## Assignment
Your answer should be every line below that includes the word "Illinois".

## Records shown
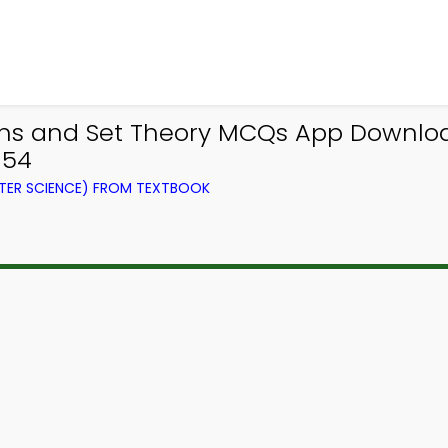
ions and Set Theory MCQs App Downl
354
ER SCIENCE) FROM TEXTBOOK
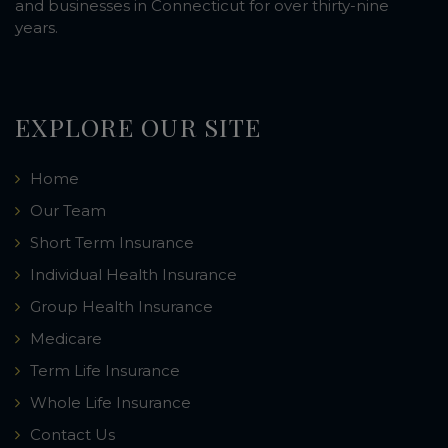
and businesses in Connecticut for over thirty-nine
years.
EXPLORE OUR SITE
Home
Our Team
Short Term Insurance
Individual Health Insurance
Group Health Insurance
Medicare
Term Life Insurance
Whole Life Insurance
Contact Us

* * *

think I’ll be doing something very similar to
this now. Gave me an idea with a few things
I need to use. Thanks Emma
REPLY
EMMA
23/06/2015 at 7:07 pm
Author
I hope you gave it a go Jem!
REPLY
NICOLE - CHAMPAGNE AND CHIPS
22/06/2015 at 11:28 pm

--

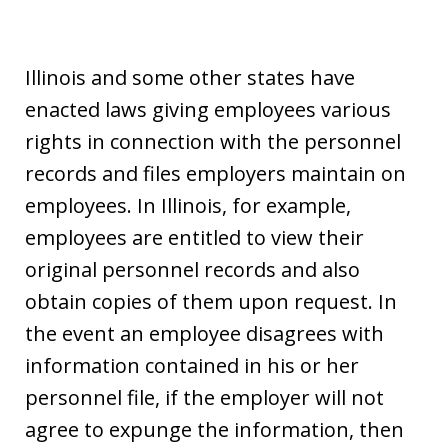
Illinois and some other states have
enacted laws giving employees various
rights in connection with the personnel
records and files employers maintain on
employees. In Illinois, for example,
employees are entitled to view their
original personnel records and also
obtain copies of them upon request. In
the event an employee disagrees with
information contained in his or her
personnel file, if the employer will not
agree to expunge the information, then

## Exercise response
Illinois and some other states have
employees. In Illinois, for example,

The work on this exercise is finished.